Citizen Cope pulls an Everlast on his latest album, The RainWater LP. Just like the former House of Pain roughneck picked up an acoustic guitar and got all folksy on Whitey Ford Sings the Blues, reformed hip-hopper Citizen Cope almost totally abandons rhymes and beats on this album of gentle strums and plaintive crooning. And like Whitey, RainWater gets a tad too self-indulgent and heavy-serious about a third of the way in. Most of the time, Cope sings about the shitty economy and fractured relationships. It's all kinda snoozy, but it should serve as a perfect warm-up for O.A.R.'s equally sleepy jams. — Michael Gallucci
Citizen Cope, with O.A.R. 7 p.m. Thursday, July 22. Nautica Pavilion. Tickets: $33.50; call 800-745-3000 or go to livenation.com.
Lords of Acid
During the heyday of the late-'80s/early-'90s club scene, few bands blurred acid-house, rock & roll swagger, a dark sense of humor, and carnal obsession like Lords of Acid. Go to any fetish night or scan a dominatrix's iPod and you'll find at least one Lords of Acid track on the playlist (probably "Rough Sex," "I Sit on Acid," or "The Crablouse"). Over the course of 19 years and five albums, the Belgian group led by Praga Khan has explored many musical avenues, but its work is defined by one theme: Let your body take control. Khan is the Lords' main force in the studio, but onstage they're a full band. The lineup playing the Sextreme Ball tour includes guitarist Sin Quirin (who's done time in Ministry and Revolting Cocks), singer Lacey Conner (Rock of Love), and bassist M3 (Powerman 5000). Genre mainstays My Life With the Thrill Kill Kult — whose industrial rock leans toward creepy, B-movie-inspired dance — are also on the bill. And like Lords of Acid, they do a bang-up job adapting their studio shenanigans for concert stages. — Norm Narvaja
The Sextreme Ball 2010, with Lords of Acid, My Life With the Thrill Kill Kult, and Blownload. 7 p.m. Tuesday, July 27. Peabody's. Tickets: $20, $17 advance; call 216-776-9999 or go to peabodys.com.

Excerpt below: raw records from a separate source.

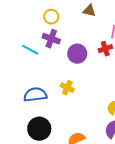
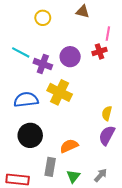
purple cross: (51, 39) -> (43, 64), moved
yellow cross: (67, 88) -> (60, 92), size x1.6

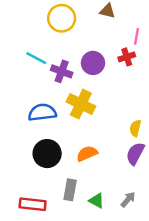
yellow circle: (43, 18) -> (62, 18), size x1.5
orange semicircle: (69, 146) -> (87, 154), moved
green triangle: (73, 176) -> (97, 201), turned -40

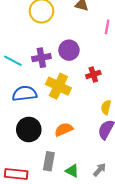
red cross: (127, 57) -> (93, 74), moved
cyan line: (36, 58) -> (13, 61), moved
purple cross: (62, 71) -> (41, 58), turned -30

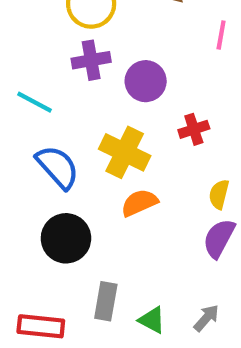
purple cross: (41, 58) -> (91, 60), moved
blue semicircle: (25, 94) -> (58, 167), turned 55
orange semicircle: (64, 129) -> (139, 203), moved

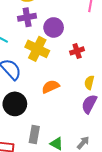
yellow cross: (125, 152) -> (37, 49), moved

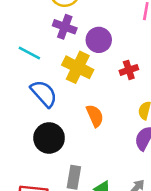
purple cross: (27, 17) -> (65, 27), turned 30
orange semicircle: (51, 87) -> (95, 116), turned 90

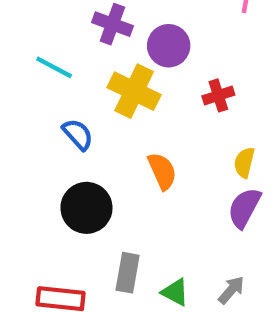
blue semicircle: (44, 94) -> (78, 134), size x0.7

Brad Paisley is the David Brooks of country. Like The New York Times op-ed columnist, Paisley celebrates an idyllic, suburban vision of American life that never really existed, but which is comforting to imagine as the country's economy staggers. In "All I Wanted Was a Car," from 2007's 5th Gear, Paisley recalls working at a mall food court as a teen, and "Welcome to the Future," from last year's American Saturday Night, celebrates modern technology instead of an idealized rural past. Paisley's brand of country is musically broadminded, blending chirpy keyboards with Telecasters and fiddles, and he's lyrically perceptive without relying on corny puns and epigrams. What's more, he's a skilled guitarist who combines Chet Atkins-style picking with Joe Satriani-esque shred (check out his almost-entirely-instrumental 2008 album Play: The Guitar Album), and his songs frequently showcase his talents. Gone are the days when Hank Williams said of a country guitarist "He soloed himself right out of a job." But Paisley's defining characteristic is a minivan-driving, soccer-dad geniality. Old-school country had the sharp edge of a broken beer bottle, but Paisley makes music for Saturday afternoons mowing the lawn, not Friday nights fighting in bars. — Phil Freeman
Brad Paisley, with Darius Rucker and Justin Moore. 4 p.m. Friday, July 23. Blossom Music Center. Tickets: $28.50-$59.75; call 330-920-8040 or go to livenation.com.